Vaccination of our dogs and cats is no different. For years owners have had drummed into them that the only way to protect your dog and cat from the 'bad stuff' is to vaccinate and vaccinate and vaccinate and just keep on keeping on vaccinating every year maybe even every half year.

All this vaccinating was based on the recommendations of the drug company that made the vaccine.

Pretty funny really when you think about it; the drug company has a vested interest to keep the share holder happy; our pets are not the number one factor in the eyes of these big businesses. There has been a constant and somewhat quiet determination by the vets to give up the regualr income that annual vaccinations bring in. However the overwhelming clinical data can not be ignored forever, the pressure from informed pet owners can not be ignored.

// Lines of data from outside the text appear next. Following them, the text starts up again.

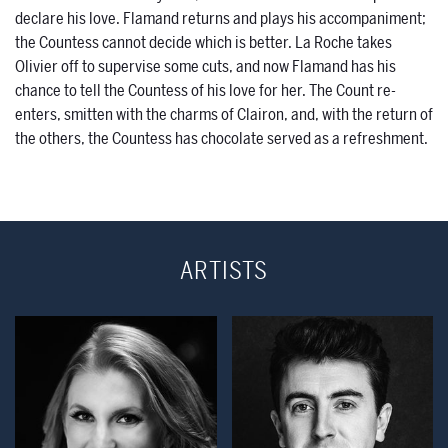
declare his love. Flamand returns and plays his accompaniment;
the Countess cannot decide which is better. La Roche takes
Olivier off to supervise some cuts, and now Flamand has his
chance to tell the Countess of his love for her. The Count re-
enters, smitten with the charms of Clairon, and, with the return of
the others, the Countess has chocolate served as a refreshment.
ARTISTS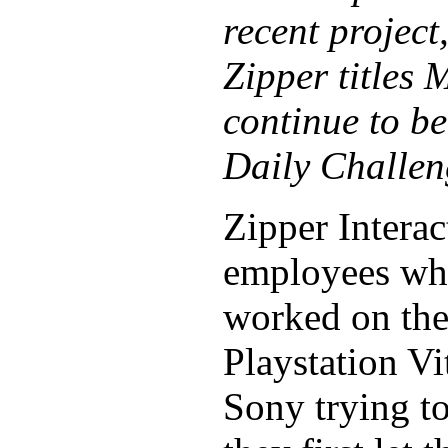
recent project
Zipper titles
continue to b
Daily Challen
Zipper Interac
employees who
worked on the 
Playstation Vi
Sony trying to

This has meant a change has been a long time coming to Australia.

America lead the way through determined pressure of growing clinical research from dedicated two dedicated professional; Dr W. Jean Dodds and Dr Ronald Schultz, in changes to vaccination protocols for dogs and cats.

June 2009 saw the AVA finally release a vaccination policy and The Australian Pesticides and Veterinary Medicines Authority released there own position statement.

Seek and you will find.

Be informed and stay informed.

Do not allow anyone to pull the wool over your eyes your pet is counting on you to make the right decisions, don't let your pet down.

Vaccination of dogs and cats Policy
Vaccination protocols should be determined within a veterinarian–client–patient relationship, based on attributes such as duration of immunity of available vaccines and an individual animal’s requirements.


Position Statement - Vaccination Protocols For Dogs And Cats
Vaccination plays an important role in maintaining the health and well-being of animals.  The introduction of modified live vaccines has greatly reduced the incidence of several canine and feline diseases that are often fatal.  Vaccines that protect animals from severe, life-threatening diseases that have world-wide distribution are generally referred to as core vaccines.  Non-core vaccines are required by only those animals that are at risk from those specific diseases, due to their geographic location, local environment or lifestyle.